On Saturday evening I attended a seminar on “Just war”, which raised some interesting legal and moral questions I would like you to comment on.
Let me begin by stressing to any mischief makers out there that I fully support our pilots over Syria and Iraq, wish them safe return, and agree they should carry out the will of Parliament, government and their commanders. This debate is not about them. Parliament on behalf of the nation voted to approve military action, and was told such action is legal.
This debate is about us and about today’s wars as well as about past wars. In a democracy war is conducted in our name, because MPs have had the opportunity to debate and vote on it. We accept majority decisions. The seminar speakers explained that over the centuries it has usually been accepted that only a sovereign can wage a just war. This used to be a King, and is now an internationally recognised government with whatever legal processes that government needs under its own constitution to enable it to kill the citizens of another country. It has also long been acknowledged that the international community wishes to place restrictions on how a sovereign may conduct war. There is a substantial body of international law and custom surrounding the treatment of prisoners, the killing of civilians and the types of munitions that can be used. In recent arguments the question of chemical weapons became an important consideration, and the indiscriminate bombing of civilian populations can be an issue. After the first world war there was a wish to restrict chemical weapons given the heavy use in that dreadful conflict. After the second world war when both sides used heavy area bombing of cities there was a wish to place limits on this in future conflicts. All in the west agree, for example, that hospitals and schools should not be targets.

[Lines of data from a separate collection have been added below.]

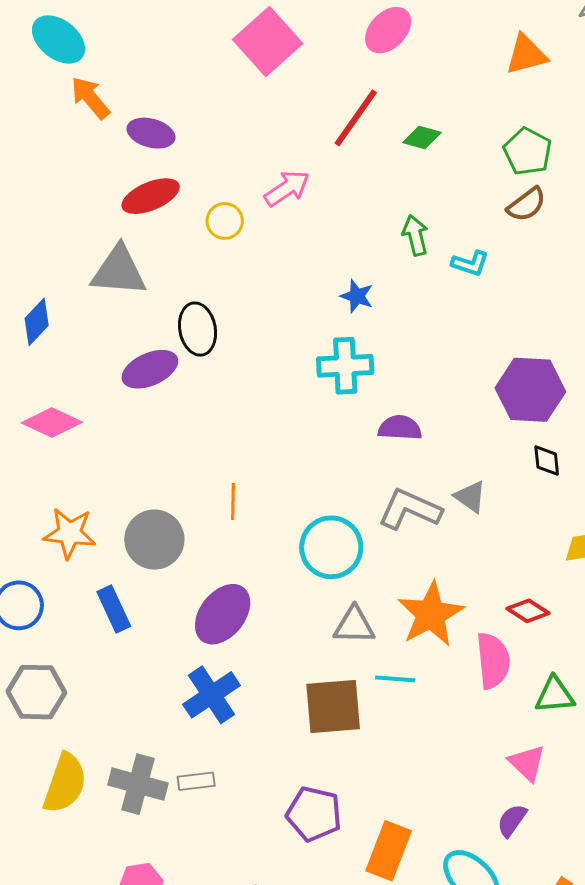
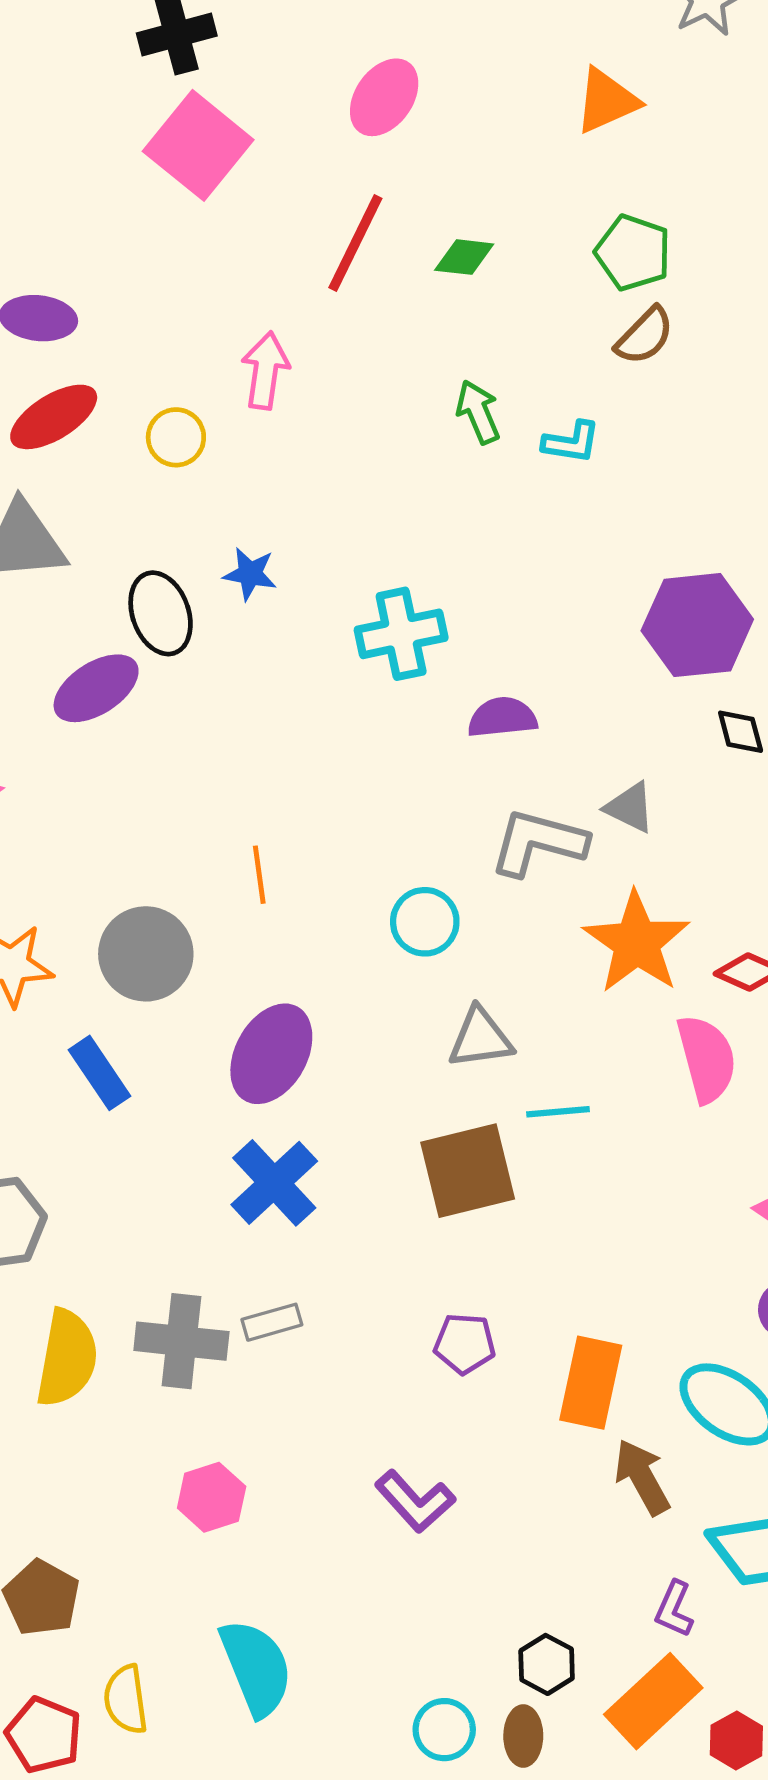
pink arrow: (287, 188) -> (265, 371), turned -39
blue star: (357, 296) -> (250, 574), moved
cyan circle: (331, 547) -> (425, 922), size x0.7
orange star: (431, 614) -> (637, 942), moved
purple pentagon: (314, 814) -> (465, 1344), size x0.7

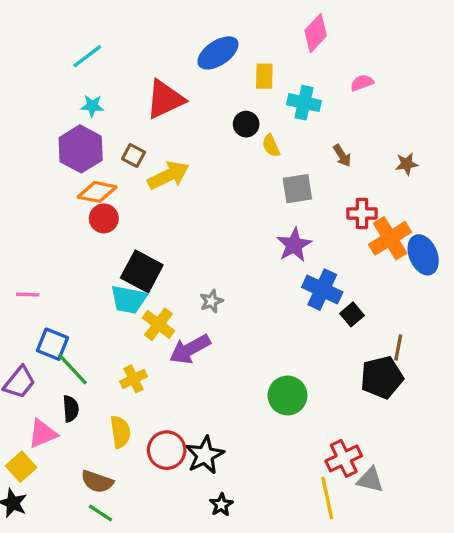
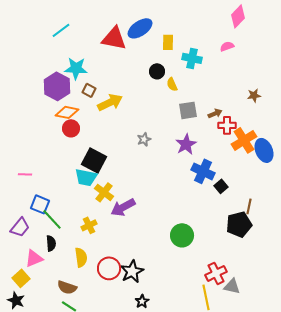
pink diamond: (316, 33) -> (238, 16), moved
red triangle: (165, 99) -> (114, 38), moved, turned 36
cyan star: (92, 106) -> (76, 68), moved, size x1.6
brown arrow: (342, 156) -> (215, 113), moved, turned -80
gray star: (211, 301) -> (144, 139), moved

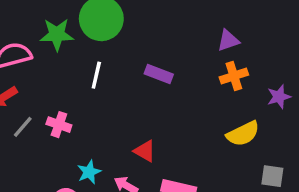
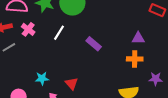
pink cross: (59, 125) -> (28, 29), moved
cyan star: (89, 172) -> (42, 78), moved

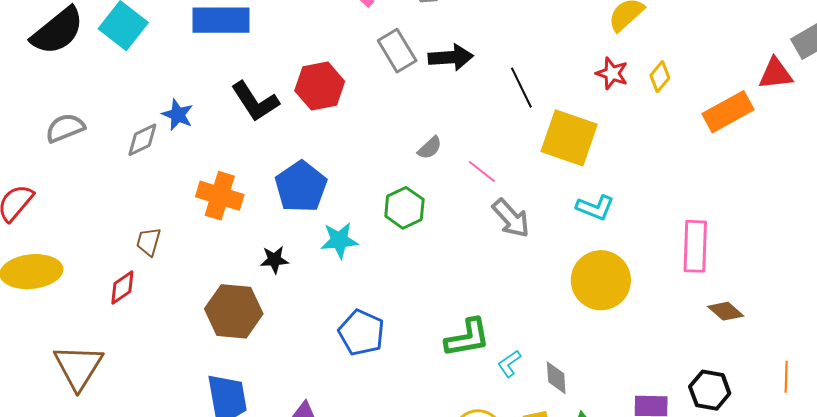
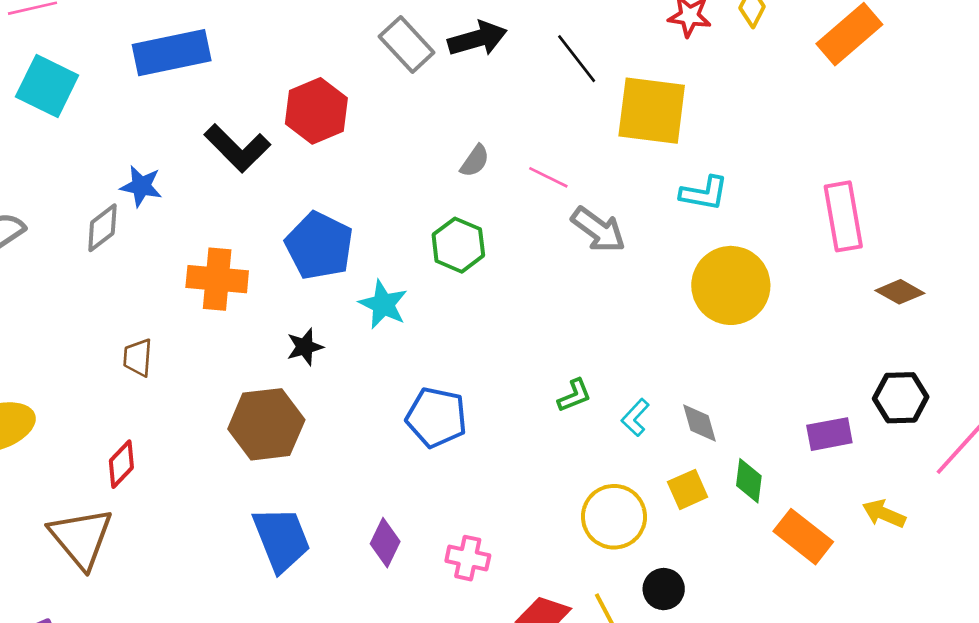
cyan star: (339, 240) -> (383, 304), turned -30
red diamond: (122, 288) -> (121, 464), moved
green L-shape: (467, 338) -> (574, 396), size x0.6

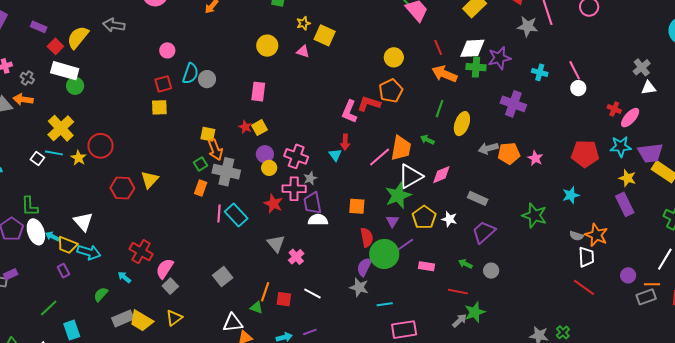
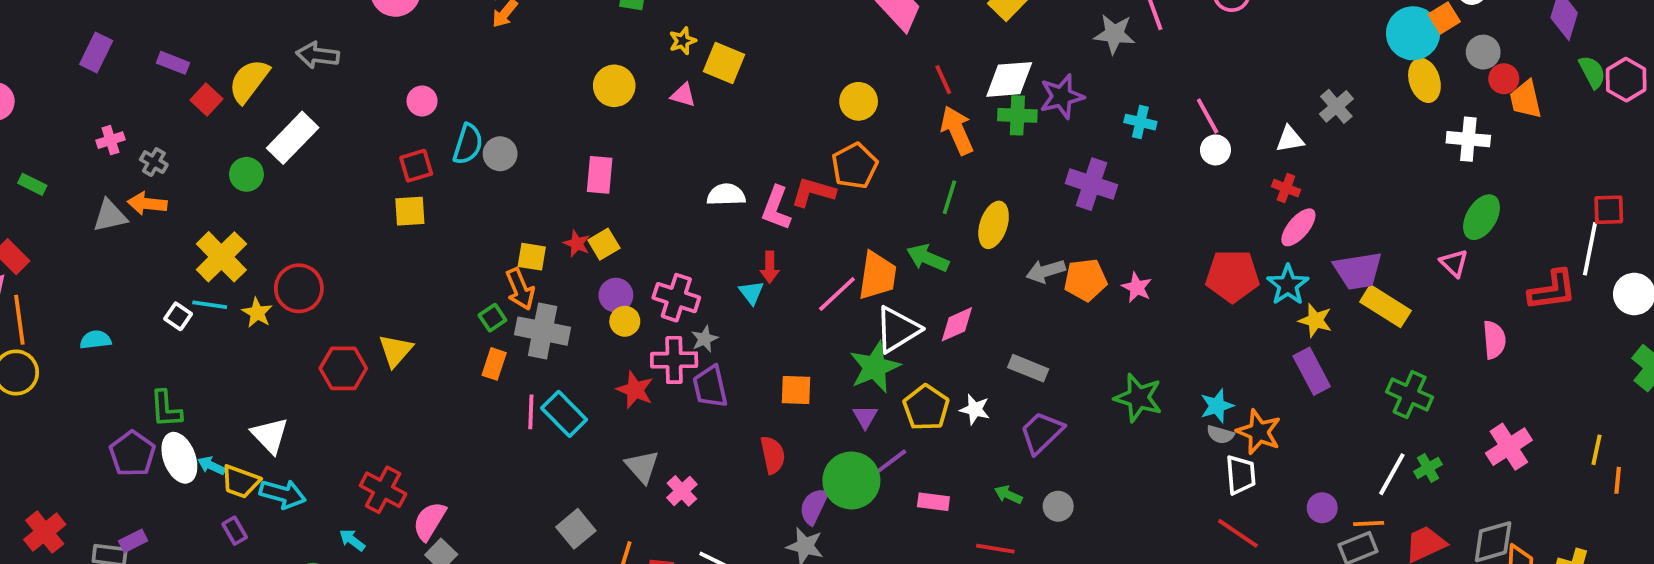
white rectangle: (65, 71) -> (293, 138), moved, turned -60
orange arrow: (444, 74) -> (957, 130), turned 45
white triangle: (649, 88) -> (1290, 139), moved
pink ellipse: (630, 118) -> (1298, 227), moved
yellow square: (208, 134) -> (532, 257), moved
green arrow: (427, 140) -> (928, 258), size x1.5
cyan star: (621, 147) -> (1288, 285), moved, turned -30
cyan star: (571, 195) -> (1217, 406), moved
white semicircle: (318, 220) -> (726, 195), moved
red semicircle: (367, 237) -> (773, 455), moved
gray square: (223, 276) -> (576, 529), moved

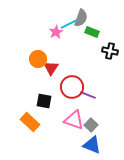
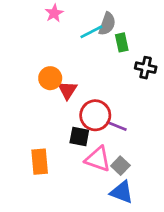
pink star: (56, 32) -> (54, 13), moved
green rectangle: (92, 32) -> (122, 42), turned 56
black square: (44, 101) -> (79, 136), moved
orange rectangle: (30, 122) -> (40, 162), turned 42

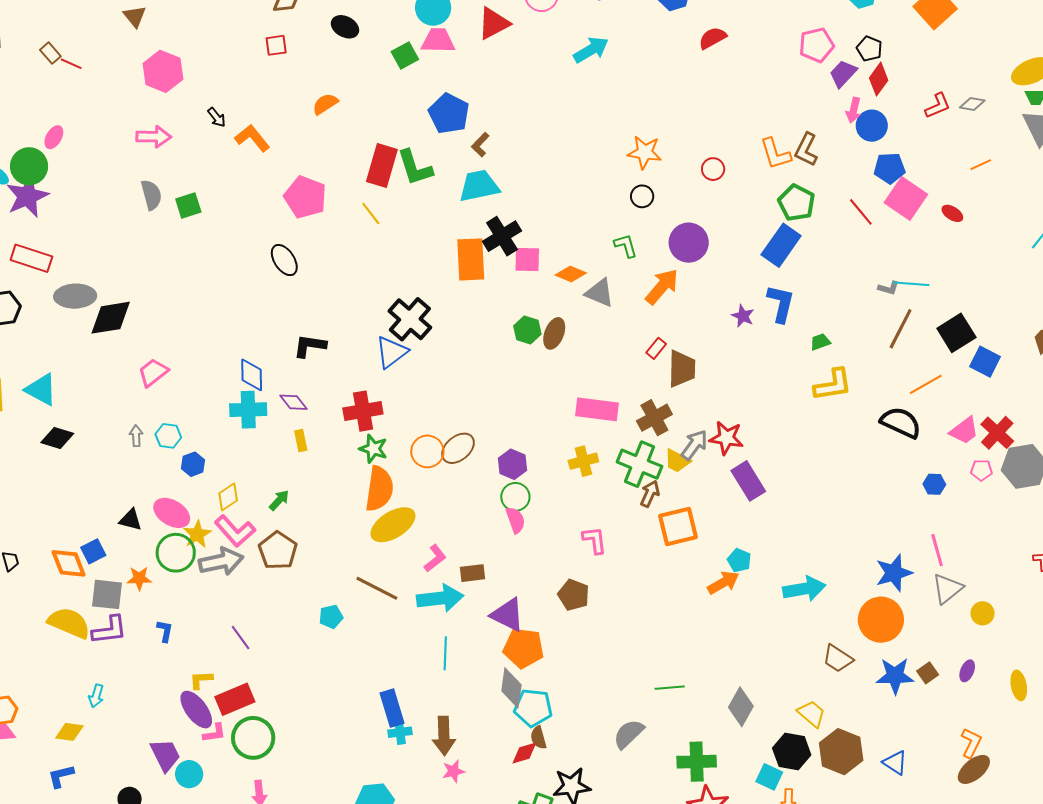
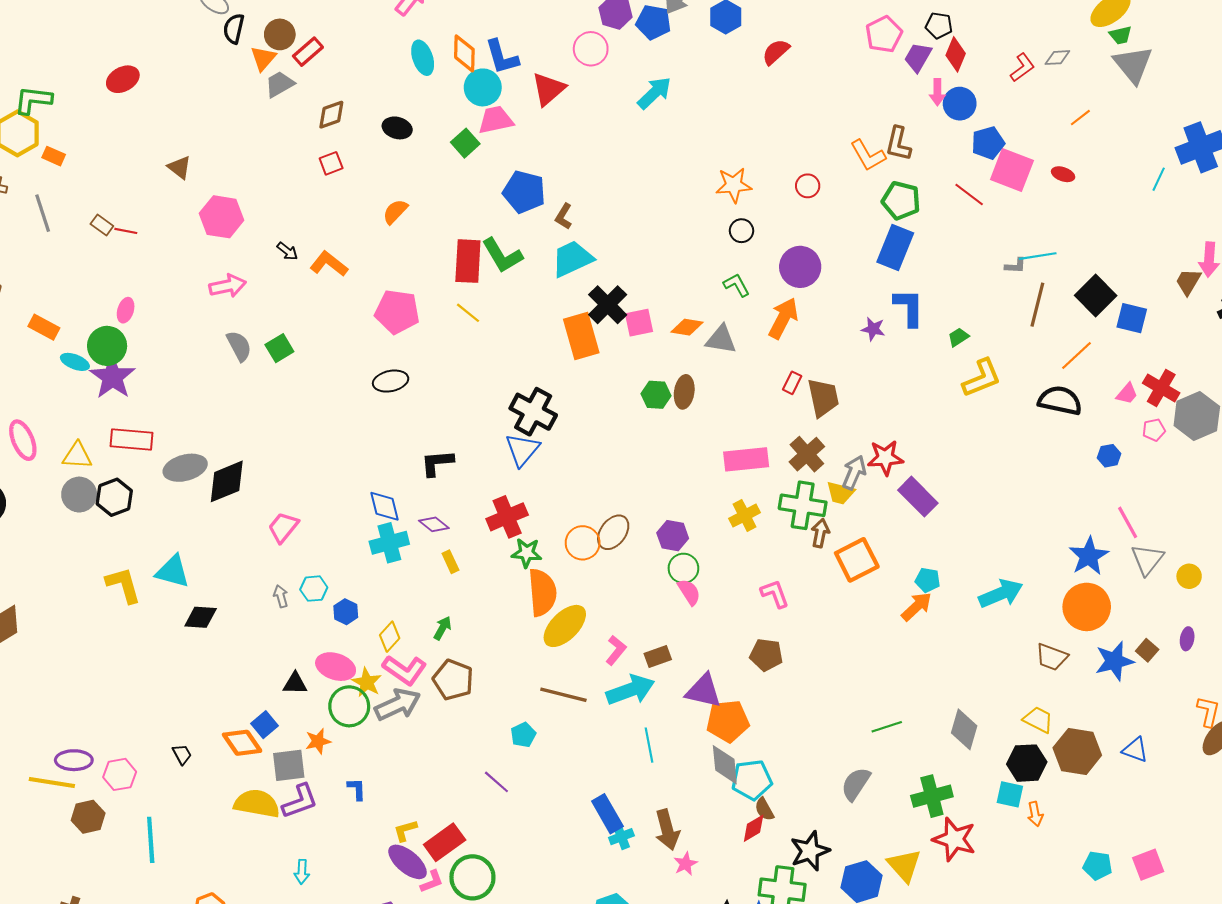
black ellipse: (284, 260) -> (391, 381), turned -56
pink trapezoid: (964, 431) -> (1127, 394), size x0.7
purple line: (241, 638) -> (496, 782), moved

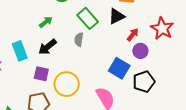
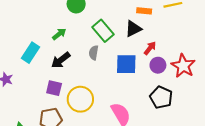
red star: (162, 28) -> (183, 66), moved
cyan rectangle: (20, 51) -> (31, 53), moved, turned 54
blue square: (119, 68) -> (126, 64), moved, turned -30
black pentagon: (144, 82) -> (161, 97), turned -30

Some of today’s wars raise the issue of how do you respond to violence by criminal gangs or “armies” that do not have recognition as sovereign countries with the right in certain ways and certain circumstances to wage war. Some say they should not be dignified with the title of states nor their actions called wars. They are violent criminals seeking to disrupt or overturn established states. Others say that when de facto violent people gain control of territories it is right as Mr Hollande does to say we wage war against them.
One of the big questions raised in the seminar was what legal and moral responsibility rests on the shoulders of the individual soldier or officer asked to carry out acts of violence against others. Governments and military commands like to stress the need for discipline. Normally the soldier or officer does not need to ask if it is right to kill the enemy, because they have been given clear orders by their superiors. The soldier would like to rely on the fact that the government and Generals commanding his army have taken proper legal advice, know what they are doing, and are issuing legal and sensible commands. Without discipline an army cannot function. In a battle you cannot suddenly ask or expect the soldiers at risk to hold a legal seminar as to how they should respond to danger.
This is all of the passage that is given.